▸ Goal of the exercise
Your answer should be the full data, transcribed exactly, with no pictures in it.
◇ ◇ ◇ ◇
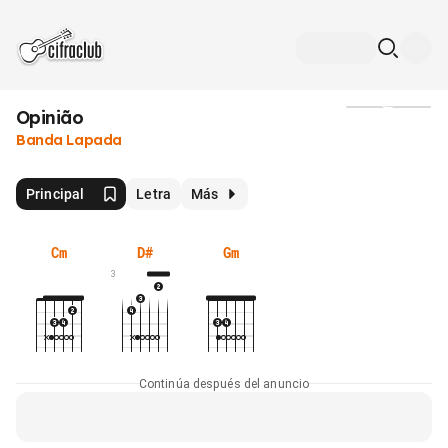
Opinião
Medios
Banda Lapada
Principal
Letra
Más
Cm
D#
Gm
3
Continúa después del anuncio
◇ ◇ ◇ ◇
▸ Result for this exercise
Opinião
Medios
Banda Lapada
Principal
Letra
Más
Cm
D#
Gm
3
Continúa después del anuncio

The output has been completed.